▸ What you have to do: Begin at the line below that has "in Dunbible will help you unpack all your" and stop after the line that has "price, and we". Please restate only those lines, word for word.
::::
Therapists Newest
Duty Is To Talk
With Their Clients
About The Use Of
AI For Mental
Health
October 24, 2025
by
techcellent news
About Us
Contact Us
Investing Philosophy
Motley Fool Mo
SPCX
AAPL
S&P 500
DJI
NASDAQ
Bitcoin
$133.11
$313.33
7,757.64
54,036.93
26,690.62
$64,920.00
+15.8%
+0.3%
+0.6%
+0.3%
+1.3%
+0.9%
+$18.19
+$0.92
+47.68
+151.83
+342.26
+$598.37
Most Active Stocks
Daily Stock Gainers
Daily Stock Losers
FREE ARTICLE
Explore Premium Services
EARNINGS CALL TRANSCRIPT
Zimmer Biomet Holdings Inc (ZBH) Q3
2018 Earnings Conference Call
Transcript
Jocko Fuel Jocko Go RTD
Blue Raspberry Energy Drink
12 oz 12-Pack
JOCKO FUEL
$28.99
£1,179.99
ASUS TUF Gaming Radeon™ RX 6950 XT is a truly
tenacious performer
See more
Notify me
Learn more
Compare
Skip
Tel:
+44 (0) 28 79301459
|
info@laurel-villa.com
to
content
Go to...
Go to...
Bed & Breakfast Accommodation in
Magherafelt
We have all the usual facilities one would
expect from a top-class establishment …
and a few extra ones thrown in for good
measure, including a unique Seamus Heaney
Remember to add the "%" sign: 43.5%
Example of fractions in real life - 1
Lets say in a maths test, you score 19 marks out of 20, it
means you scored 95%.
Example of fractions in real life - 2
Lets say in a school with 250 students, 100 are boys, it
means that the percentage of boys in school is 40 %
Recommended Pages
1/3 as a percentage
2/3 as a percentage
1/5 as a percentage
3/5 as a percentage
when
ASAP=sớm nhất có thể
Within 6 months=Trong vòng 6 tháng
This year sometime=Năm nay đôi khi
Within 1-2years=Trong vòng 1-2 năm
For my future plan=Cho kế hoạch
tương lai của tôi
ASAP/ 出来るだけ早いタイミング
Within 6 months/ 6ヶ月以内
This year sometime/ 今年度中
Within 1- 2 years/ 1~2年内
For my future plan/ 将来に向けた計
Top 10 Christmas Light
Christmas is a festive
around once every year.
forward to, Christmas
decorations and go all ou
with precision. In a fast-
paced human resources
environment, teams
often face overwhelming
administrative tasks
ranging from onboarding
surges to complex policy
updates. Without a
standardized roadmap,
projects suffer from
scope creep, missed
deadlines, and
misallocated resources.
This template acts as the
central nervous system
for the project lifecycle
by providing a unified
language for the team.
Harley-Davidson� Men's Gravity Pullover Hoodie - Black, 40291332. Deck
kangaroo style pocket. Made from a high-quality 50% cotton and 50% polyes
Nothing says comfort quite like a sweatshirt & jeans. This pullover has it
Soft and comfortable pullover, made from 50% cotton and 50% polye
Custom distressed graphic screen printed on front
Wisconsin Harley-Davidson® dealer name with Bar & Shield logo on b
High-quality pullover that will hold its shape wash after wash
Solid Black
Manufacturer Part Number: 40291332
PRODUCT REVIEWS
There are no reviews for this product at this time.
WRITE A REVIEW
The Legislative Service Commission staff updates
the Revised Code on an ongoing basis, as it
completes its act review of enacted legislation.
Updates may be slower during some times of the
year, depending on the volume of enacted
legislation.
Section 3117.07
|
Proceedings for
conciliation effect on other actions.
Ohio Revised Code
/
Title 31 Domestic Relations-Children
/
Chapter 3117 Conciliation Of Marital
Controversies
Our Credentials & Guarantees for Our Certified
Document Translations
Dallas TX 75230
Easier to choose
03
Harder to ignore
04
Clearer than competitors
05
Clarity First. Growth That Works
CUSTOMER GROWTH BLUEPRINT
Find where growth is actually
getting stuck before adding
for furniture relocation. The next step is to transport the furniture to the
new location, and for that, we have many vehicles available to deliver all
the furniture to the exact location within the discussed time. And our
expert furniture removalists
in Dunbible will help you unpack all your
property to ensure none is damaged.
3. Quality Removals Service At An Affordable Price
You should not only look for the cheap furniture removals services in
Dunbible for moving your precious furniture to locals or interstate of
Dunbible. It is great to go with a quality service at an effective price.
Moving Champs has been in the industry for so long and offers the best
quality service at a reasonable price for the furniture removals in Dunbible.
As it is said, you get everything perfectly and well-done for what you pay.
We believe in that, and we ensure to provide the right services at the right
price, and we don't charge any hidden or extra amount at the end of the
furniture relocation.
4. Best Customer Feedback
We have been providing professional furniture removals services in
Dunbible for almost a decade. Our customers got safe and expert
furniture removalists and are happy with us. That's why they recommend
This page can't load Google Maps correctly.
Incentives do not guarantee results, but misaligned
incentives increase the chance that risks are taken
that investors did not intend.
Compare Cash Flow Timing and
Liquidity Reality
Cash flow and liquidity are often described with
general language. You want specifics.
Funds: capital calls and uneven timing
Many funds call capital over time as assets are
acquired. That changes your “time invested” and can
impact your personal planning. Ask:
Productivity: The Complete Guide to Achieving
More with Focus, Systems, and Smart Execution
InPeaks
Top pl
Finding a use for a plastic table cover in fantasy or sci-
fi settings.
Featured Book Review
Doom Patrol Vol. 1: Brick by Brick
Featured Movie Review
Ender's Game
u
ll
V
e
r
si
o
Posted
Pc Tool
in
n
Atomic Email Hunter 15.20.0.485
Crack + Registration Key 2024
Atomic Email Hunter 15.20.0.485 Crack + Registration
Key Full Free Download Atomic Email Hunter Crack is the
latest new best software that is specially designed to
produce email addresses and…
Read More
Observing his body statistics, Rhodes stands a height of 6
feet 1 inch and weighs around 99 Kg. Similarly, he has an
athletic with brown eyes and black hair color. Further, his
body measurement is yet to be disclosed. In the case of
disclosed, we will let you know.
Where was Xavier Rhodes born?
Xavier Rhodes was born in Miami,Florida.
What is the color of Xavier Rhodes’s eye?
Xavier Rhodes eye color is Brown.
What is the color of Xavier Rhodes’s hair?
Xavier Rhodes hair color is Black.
::::
▸ Response to this task:
in Dunbible will help you unpack all your
property to ensure none is damaged.
3. Quality Removals Service At An Affordable Price
You should not only look for the cheap furniture removals services in
Dunbible for moving your precious furniture to locals or interstate of
Dunbible. It is great to go with a quality service at an effective price.
Moving Champs has been in the industry for so long and offers the best
quality service at a reasonable price for the furniture removals in Dunbible.
As it is said, you get everything perfectly and well-done for what you pay.
We believe in that, and we ensure to provide the right services at the right
price, and we don't charge any hidden or extra amount at the end of the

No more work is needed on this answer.